Commercial operations 
Seventy two percent of the freight its ships carry on behalf of its charterers is shipped to China, with its ships operating primarily in the region of Korea to Australia, but also world-wide. Iron ore, bauxite, and other bulk dry goods are the principal cargoes carried by its charterers, who choose the routes and cargoes carried.

Customers have been reported to include Japan's NYK Line and MOL, Dreyfus of France, and both Bunge and Cargill of the United States.

Humanitarian shipments 
Early in its history, Foremost shipped rice to Vietnam under contract with the U.S. government during the Vietnam War. The United Nations contracted with Foremost to deliver humanitarian cargo to Bangladesh during its war for independence in 1971.

Fleet 
SUNY Maritime College called its fleet “one of the youngest and most environmentally friendly fleets in the world.” In 2015 it began construction of the first cargo ship jointly financed by banks in both the People's Republic of China and Taiwan; the Beijing office of China's Export Import Bank and the New York branch of Taiwan's First Commercial Bank each provided equal loan facilities to support construction of two 180,000-dwt bulk carriers. Its ships are registered under the flags of Liberia and Hong Kong. Foremost has had some of its ships built by China State Shipbuilding, some of them financed by loans from the state-owned Export-Import Bank of China.  

From 2012 to 2019 its fleet grew from 17 to 33 ships, valued at $1.2 billion, the most valuable of any dry bulk shipper headquartered in the United States. It ordered the construction of 10 bulk cargo vessels in 2017 and 2018, the majority from Japanese shipyards.
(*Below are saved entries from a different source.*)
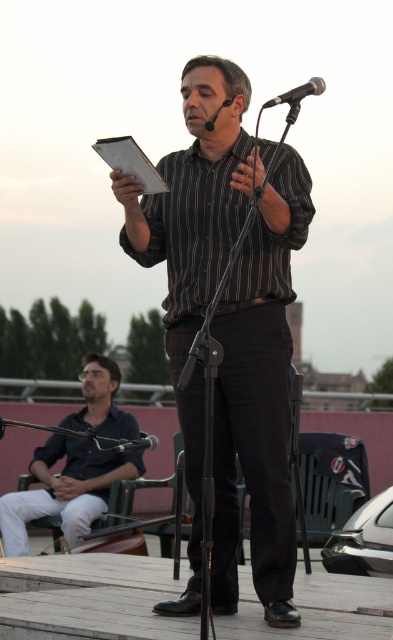 Is the position of dark blue shirt at lower left less distant than that of black metallic microphone at center?

That is False.

Which of these two, dark blue shirt at lower left or black metallic microphone at center, stands shorter?

Standing shorter between the two is black metallic microphone at center.

What are the coordinates of `dark blue shirt at lower left` in the screenshot? It's located at [64, 490].

Can you confirm if striped cotton shirt at center is bigger than black metallic microphone at center?

Yes, striped cotton shirt at center is bigger than black metallic microphone at center.

Who is taller, striped cotton shirt at center or black metallic microphone at center?

striped cotton shirt at center

Who is more forward, (x=165, y=214) or (x=321, y=81)?

Point (x=321, y=81)

Identify the location of striped cotton shirt at center. (258, 400).

Is metallic silver microphone at center taller than black matte microphone at center?

Yes, metallic silver microphone at center is taller than black matte microphone at center.

Is point (156, 440) farther from camera compared to point (211, 125)?

Yes, point (156, 440) is farther from viewer.

Where is `metallic silver microphone at center`? metallic silver microphone at center is located at coordinates (135, 444). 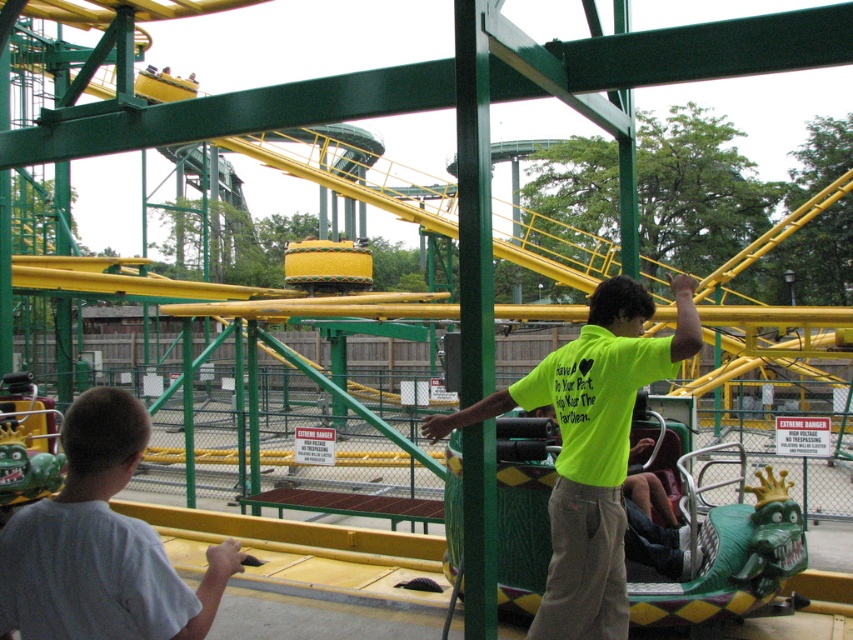 You are standing at the roller coaster entrance and see two points marked on the ground. The first point is at coordinate point (698, 348) and the second is at point (103, 490). Which point is closer to you?

Point (103, 490) is closer to you because according to the description, point (698, 348) is behind point (103, 490).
In 2019, Foremost received an "eco-friendly" post-Panamax bulk carrier built by Japanese Oshima Shipyards in Nagasaki Prefecture and financed by the First Commercial Bank of Taiwan.
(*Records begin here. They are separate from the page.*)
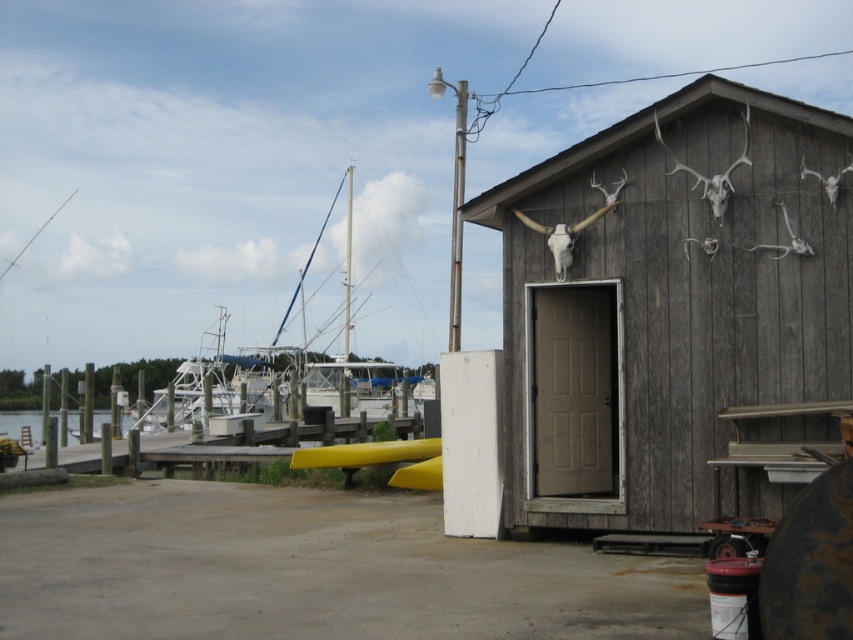 Is point (231, 438) behind point (9, 429)?

No, (231, 438) is in front of (9, 429).

Locate an element on the screen. The image size is (853, 640). yellow plastic dock at lower center is located at coordinates (213, 445).

Can you confirm if weathered wood hut at center is positioned below clear water at dock left?

No, weathered wood hut at center is not below clear water at dock left.

Which is behind, point (619, 246) or point (39, 412)?

Point (39, 412)

Does point (660, 314) lie in front of point (94, 412)?

Yes, point (660, 314) is in front of point (94, 412).

This screenshot has width=853, height=640. Identify the location of weathered wood hut at center. (675, 310).

What do you see at coordinates (675, 310) in the screenshot? I see `weathered wood hut at center` at bounding box center [675, 310].

Where is `weathered wood hut at center`? weathered wood hut at center is located at coordinates (675, 310).

Between point (639, 417) and point (341, 426), which one is positioned behind?

Positioned behind is point (341, 426).

Identify the location of weathered wood hut at center. (675, 310). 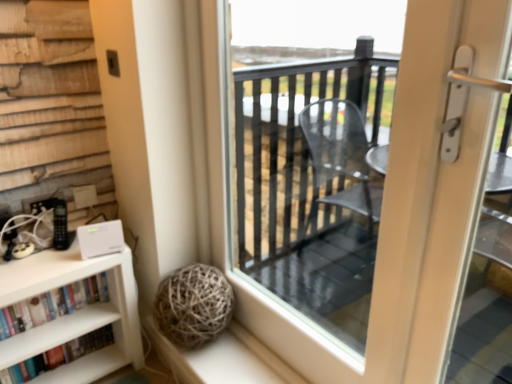 Question: From the image's perspective, relative to transparent glass door at center, is white matte bookshelf at lower left, positioned as the second book in bottom-to-top order, above or below?

Choices:
 (A) above
 (B) below

Answer: (B)

Question: Does point (36, 319) appear closer or farther from the camera than point (394, 150)?

Choices:
 (A) farther
 (B) closer

Answer: (A)

Question: Which object is the farthest from the hardcover books at lower left, placed as the second book when sorted from top to bottom?

Choices:
 (A) transparent glass door at center
 (B) white matte bookshelf at lower left, positioned as the 1th book in top-to-bottom order

Answer: (A)

Question: Estimate the real-world distances between objects in this image. Which object is closer to the white matte bookshelf at lower left, positioned as the 1th book in top-to-bottom order?

Choices:
 (A) transparent glass door at center
 (B) hardcover books at lower left, which ranks as the first book in bottom-to-top order

Answer: (B) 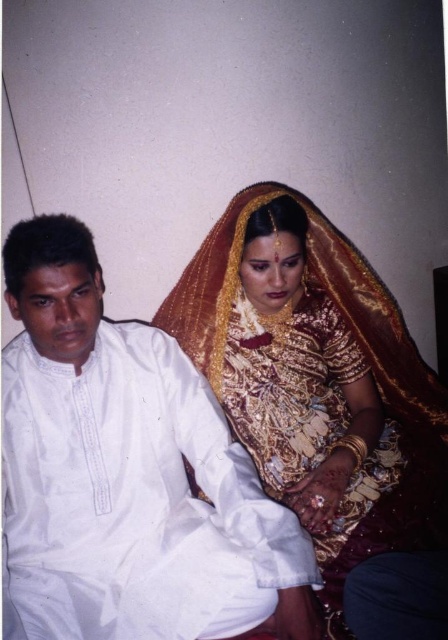 The image size is (448, 640). I want to click on white cotton kurta at left, so click(126, 472).

What do you see at coordinates (126, 472) in the screenshot? The width and height of the screenshot is (448, 640). I see `white cotton kurta at left` at bounding box center [126, 472].

Does point (126, 388) come in front of point (241, 273)?

Yes, it is in front of point (241, 273).

Identify the location of white cotton kurta at left. (126, 472). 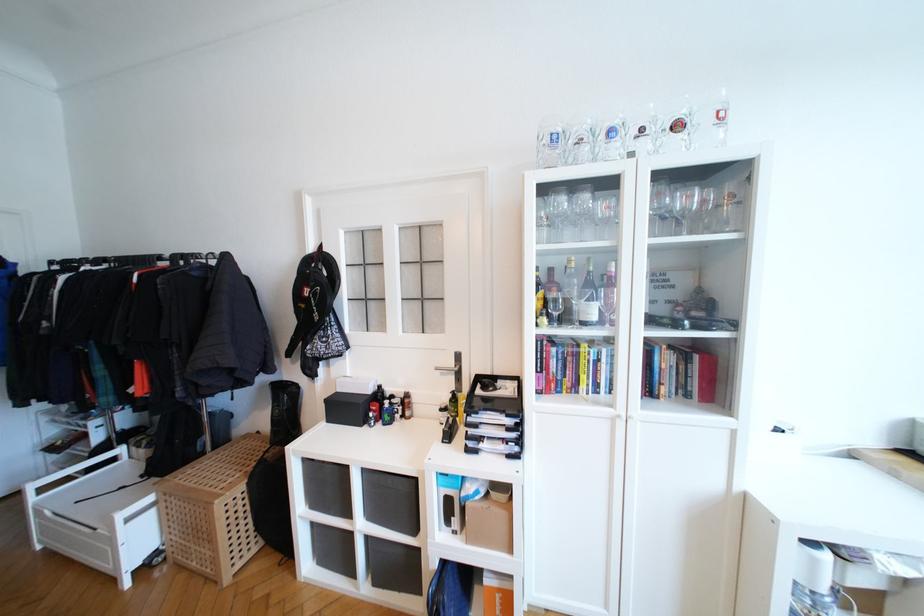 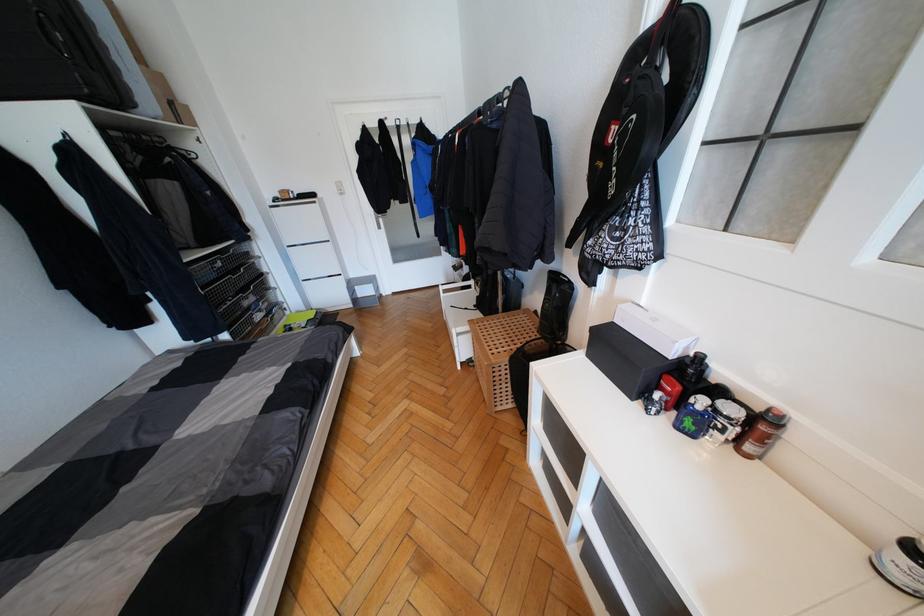 Find the pixel in the second image that matches pixel 324 272 in the first image.

(662, 71)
In 2022, Foremost ordered two additional "eco-friendly" 185,000-dwt capesize bulk carriers from Japan’s Namura Shipbuilding capable of carrying multiple bulk cargoes such as iron ore and bauxite. The ships are anticipated to comply with EEDI “phase III” requirements for reduced emissions and increased efficiency. Some sources report the vessels will initially serve Foremost’s long-term contract with Japanese shipper NYK Line.

Controversies
Based in part on Foremost's Pacific-Rim trade, President Trump referred to James Chao's daughter, Elaine Chao, using a racist slur and labelled the Taiwan-born U.S. citizen as a "China lover." The slur was immediately condemned by political and community leaders and civil rights groups including the CEO of the Anti-Defamation League.
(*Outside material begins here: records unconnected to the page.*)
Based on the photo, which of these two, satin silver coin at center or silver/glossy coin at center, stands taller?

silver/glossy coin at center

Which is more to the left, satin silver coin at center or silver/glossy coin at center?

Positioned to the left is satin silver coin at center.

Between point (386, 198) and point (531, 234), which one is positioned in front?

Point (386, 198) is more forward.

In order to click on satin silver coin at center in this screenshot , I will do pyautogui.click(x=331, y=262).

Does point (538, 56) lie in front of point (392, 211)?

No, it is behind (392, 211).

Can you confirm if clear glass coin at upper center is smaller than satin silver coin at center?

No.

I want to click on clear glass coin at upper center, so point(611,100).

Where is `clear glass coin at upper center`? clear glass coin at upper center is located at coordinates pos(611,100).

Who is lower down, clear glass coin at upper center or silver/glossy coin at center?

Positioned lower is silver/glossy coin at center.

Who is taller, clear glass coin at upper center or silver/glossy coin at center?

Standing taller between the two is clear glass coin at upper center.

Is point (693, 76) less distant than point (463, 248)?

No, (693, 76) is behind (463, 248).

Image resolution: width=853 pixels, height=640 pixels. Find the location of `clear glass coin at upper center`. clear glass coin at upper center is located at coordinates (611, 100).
The company has come under scrutiny due to perceived conflicts of interest involving Elaine Chao – daughter of its founders and sister of its current CEO – and her husband then-Senate Majority Leader Mitch McConnell. Additional attention has related to Elaine Chao's role as Secretary of Transportation – which regulated U.S.-registered cargo vessels – during the administration of President Donald Trump.